Have you ever heard of making diamonds out of plastic bottles? Probably not. Researchers from the SLAC National Accelerator Laboratory in California created the phenomenon of “diamond rain” that usually occurs on Neptune and Uranus. The end product, however, has a lot of practical applications, specifically in the fields of medical sensors and drug delivery. Not only that, but this recycling process would also help in restricting plastic waste, which is unquestionably destroying our Earth’s atmosphere in one way or the other. For this, the researchers incorporated the use of an intense beam of laser on polyethylene terephthalate (PET) plastic and generated diamonds as an end product.
What actually happens in this diamond rain is that these rain droplets contain a temperature of around several thousand degrees and a pressure that is a million times greater than the Earth’s atmosphere. So, when the high-powered laser was fired on PET plastic, it generated diamond-like structures. As Dominik Kraus, who is a physicist at HZDR and professor at the University of Rostock, said, “PET has a good balance between carbon, hydrogen, and oxygen to simulate the activity of ice planets.” However, it has to be noted that these hydrocarbons are located about 5,000 miles under the surface of Uranus and Neptune.
The SLAC scientists first depicted this process in 2017 but with “polystyrene” which also contains hydrogen and carbon. The carbon atoms were transformed into small diamond-like structures when the X-rays were impacted on the material. According to Siegfried Glenzer, director of the High Energy Density Division at SLAC, “But inside planets, it’s much more complicated. There are a lot more chemicals in the mix. And so, what we wanted to figure out here was what sort of effect these additional chemicals have.” Hence, they performed the same experiment with PET plastic then, and fortunately, it depicted more accurate results.
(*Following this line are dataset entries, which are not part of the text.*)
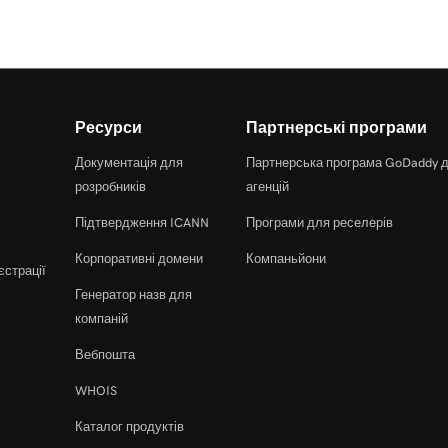
Ресурси
Партнерські програми
Документація для
Партнерська програма GoDaddy 
розробників
агенцій
Підтвердження ICANN
Програми для реселерів
Корпоративні домени
Компаньйони
єстрації
Генератор назв для
компаній
Вебпошта
WHOIS
Каталог продуктів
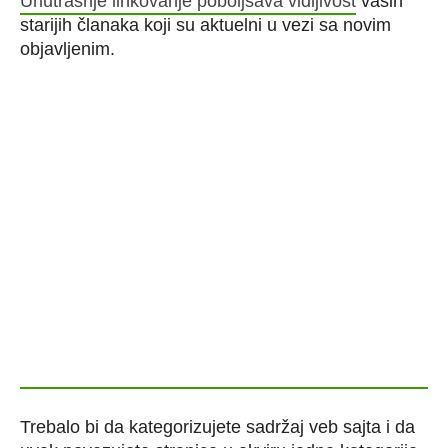
Unutrašnje linkovanje poboljšava vidljivost
vaših
starijih članaka koji su aktuelni u vezi sa novim
objavljenim.
Trebalo bi da kategorizujete sadržaj veb sajta i da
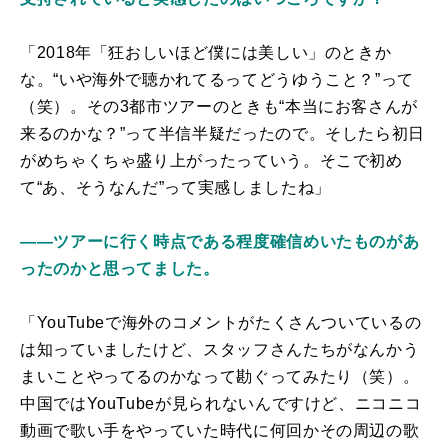
「2018年「狂おしいほど僕には美しい」のときか
な。“いや海外で聴かれてるってどうゆうこと？”って
（笑）。その3都市ツアーのときも“本当にお客さんが
来るのかな？”って半信半疑だったので。そしたら初日
がめちゃくちゃ盛り上がったっていう。そこで初め
て“あ、そうなんだ”って実感しましたね」
――ツアーに行く時点である程度確信めいたものがあ
ったのかと思ってました。
「YouTubeで海外のコメントがたくさんついているの
は知っていましたけど、スタッフさんたちがなんかう
まいことやってるのかなって勘ぐってみたり（笑）。
中国ではYouTubeが見られないんですけど、ニコニコ
動画で歌い手をやっていた時代に何回かその周辺の歌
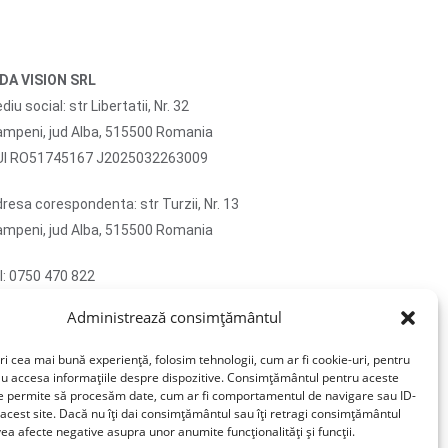
IDA VISION SRL
diu social: str Libertatii, Nr. 32
mpeni, jud Alba, 515500 Romania
UI RO51745167 J2025032263009
resa corespondenta: str Turzii, Nr. 13
mpeni, jud Alba, 515500 Romania
l: 0750 470 822
ail: contact@sticlafar.ro
Administrează consimțământul
u detinem magazin de prezentare, comenzile se
vreaza exclusiv prin curierat.
ri cea mai bună experiență, folosim tehnologii, cum ar fi cookie-uri, pentru
au accesa informațiile despre dispozitive. Consimțământul pentru aceste
ne permite să procesăm date, cum ar fi comportamentul de navigare sau ID-
 acest site. Dacă nu îți dai consimțământul sau îți retragi consimțământul
ea afecte negative asupra unor anumite funcționalități și funcții.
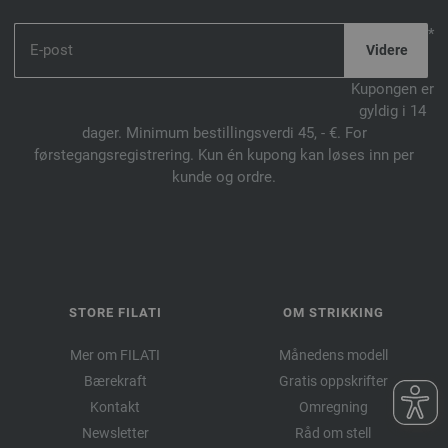
*
Kupongen er
gyldig i 14
dager. Minimum bestillingsverdi 45, - €. For
førstegangsregistrering. Kun én kupong kan løses inn per
kunde og ordre.
STORE FILATI
OM STRIKKING
Mer om FILATI
Månedens modell
Bærekraft
Gratis oppskrifter
Kontakt
Omregning
Newsletter
Råd om stell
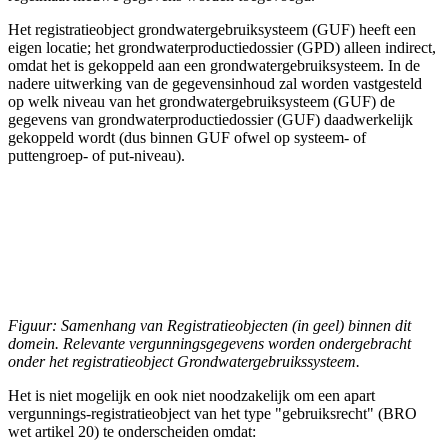
Het registratieobject grondwatergebruiksysteem (GUF) heeft een
eigen locatie; het grondwaterproductiedossier (GPD) alleen indirect,
omdat het is gekoppeld aan een grondwatergebruiksysteem. In de
nadere uitwerking van de gegevensinhoud zal worden vastgesteld
op welk niveau van het grondwatergebruiksysteem (GUF) de
gegevens van grondwaterproductiedossier (GUF) daadwerkelijk
gekoppeld wordt (dus binnen GUF ofwel op systeem- of
puttengroep- of put-niveau).
Figuur: Samenhang van Registratieobjecten (in geel) binnen dit
domein. Relevante vergunningsgegevens worden ondergebracht
onder het registratieobject Grondwatergebruikssysteem.
Het is niet mogelijk en ook niet noodzakelijk om een apart
vergunnings-registratieobject van het type "gebruiksrecht" (BRO
wet artikel 20) te onderscheiden omdat:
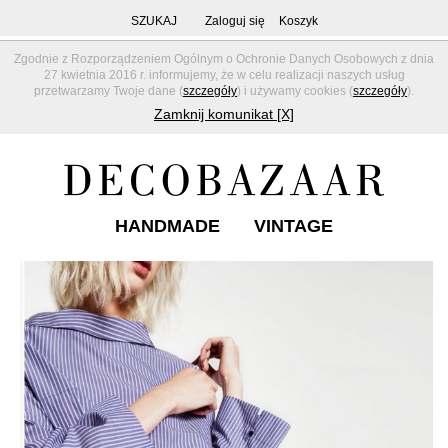
SZUKAJ
Zaloguj się
Koszyk
Zgodnie z Rozporządzeniem Ogólnym o Ochronie Danych Osobowych z dnia
27 kwietnia 2016 r. informujemy, że w celu realizacji naszych usług
przetwarzamy Twoje dane (
szczegóły
) i używamy cookies (
szczegóły
).
Zamknij komunikat [X]
HANDMADE
VINTAGE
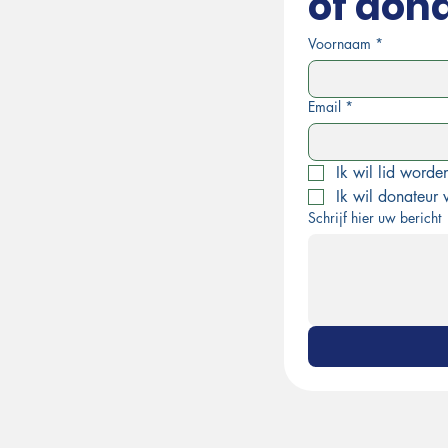
of don
Voornaam
*
Email
*
Ik wil lid word
Ik wil donateur
Schrijf hier uw bericht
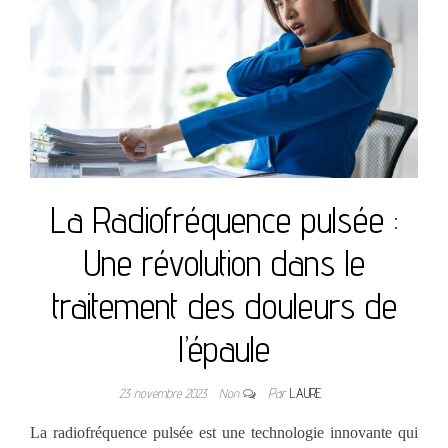
La Radiofréquence pulsée :
Une révolution dans le
traitement des douleurs de
l’épaule
23 novembre 2023
Non
Par
LAURE
La radiofréquence pulsée est une technologie innovante qui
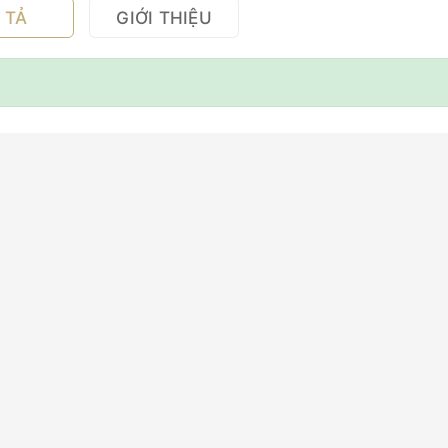
 TẢ
GIỚI THIỆU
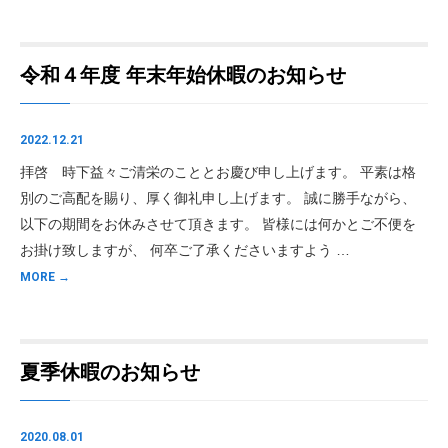
令和４年度 年末年始休暇のお知らせ
2022.12.21
拝啓 時下益々ご清栄のこととお慶び申し上げます。 平素は格
別のご高配を賜り、厚く御礼申し上げます。 誠に勝手ながら、
以下の期間をお休みさせて頂きます。 皆様には何かとご不便を
お掛け致しますが、 何卒ご了承くださいますよう …
MORE →
夏季休暇のお知らせ
2020.08.01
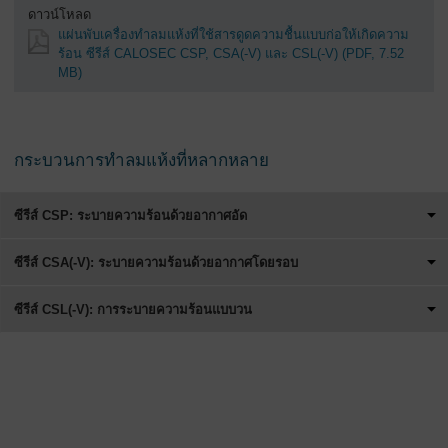
ดาวน์โหลด
แผ่นพับเครื่องทำลมแห้งที่ใช้สารดูดความชื้นแบบก่อให้เกิดความ
ร้อน ซีรีส์ CALOSEC CSP, CSA(-V) และ CSL(-V)
(PDF, 7.52
MB)
กระบวนการทำลมแห้งที่หลากหลาย
ซีรีส์ CSP: ระบายความร้อนด้วยอากาศอัด
ซีรีส์ CSA(-V): ระบายความร้อนด้วยอากาศโดยรอบ
ซีรีส์ CSL(-V): การระบายความร้อนแบบวน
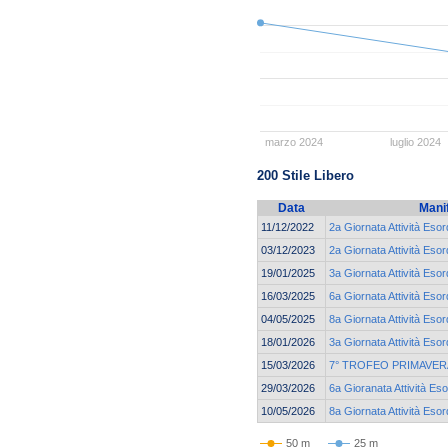
marzo 2024
luglio 2024
200 Stile Libero
Data
Mani
11/12/2022
2a Giornata Attività Esor
03/12/2023
2a Giornata Attività Esor
19/01/2025
3a Giornata Attività Esor
16/03/2025
6a Giornata Attività Esor
04/05/2025
8a Giornata Attività Esor
18/01/2026
3a Giornata Attività Esor
15/03/2026
7° TROFEO PRIMAVER
29/03/2026
6a Gioranata Attività Eso
10/05/2026
8a Giornata Attività Esor
50 m
25 m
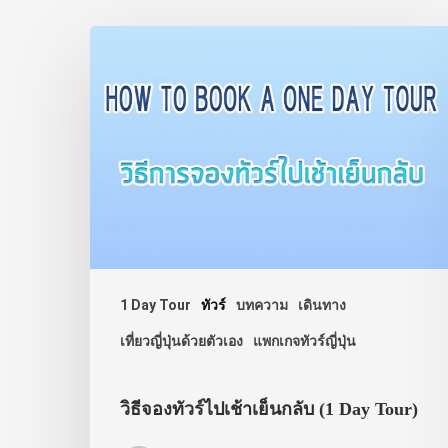
1 Day Tour
ทัวร์
บทความ
เดินทาง
เที่ยวญี่ปุ่นด้วยตัวเอง
แพกเกจทัวร์ญี่ปุ่น
วิธีจองทัวร์ไปเช้าเย็นกลับ (1 Day Tour)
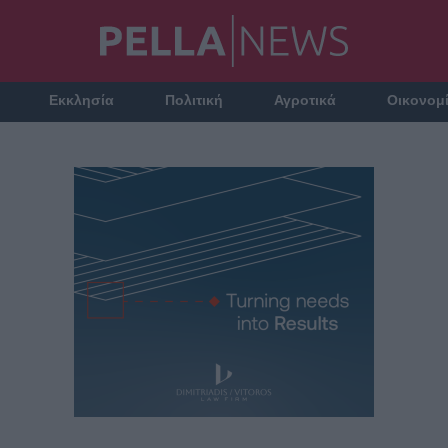
Εκκλησία
Πολιτική
Αγροτικά
Οικονομ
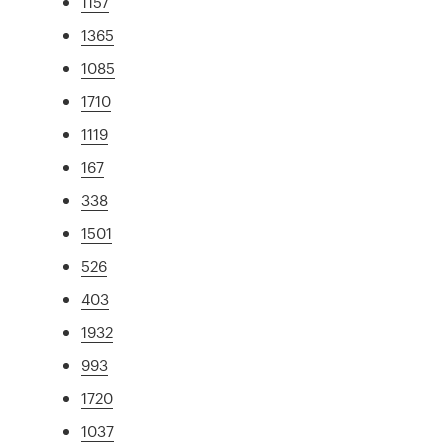
1157
1365
1085
1710
1119
167
338
1501
526
403
1932
993
1720
1037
A high-powered optical laser was used to heat the sample up to 10,800 °F (6,000 °C) at SLAC’s Linac Coherent Light Source. The mechanism, however, is used as the “X-ray diffraction technique.” Considering this, Dr. Kraus said, “The effect of the oxygen was to accelerate the splitting of the carbon and hydrogen and thus encourage the formation of nanodiamonds. It meant the carbon atoms could combine more easily and form diamonds.” Moreover, the findings of this study have been published in Science Advances. Apart from this, researchers now want to perform the same experiment using ethanol, water, and ammonia because of their presence on Uranus and Neptune. As they think, they might explore more details by going through different dimensions.
As per SLAC scientist and collaborator Benjamin Ofori-Okai, “The way nanodiamonds are currently made is by taking a bunch of carbon or diamond and blowing it up with explosives. This creates nanodiamonds of various sizes and shapes and is hard to control. What we’re seeing in this experiment is a different reactivity of the same species under high temperature and pressure. In some cases, the diamonds seem to be forming faster than others, which suggests that the presence of these other chemicals can speed up this process.”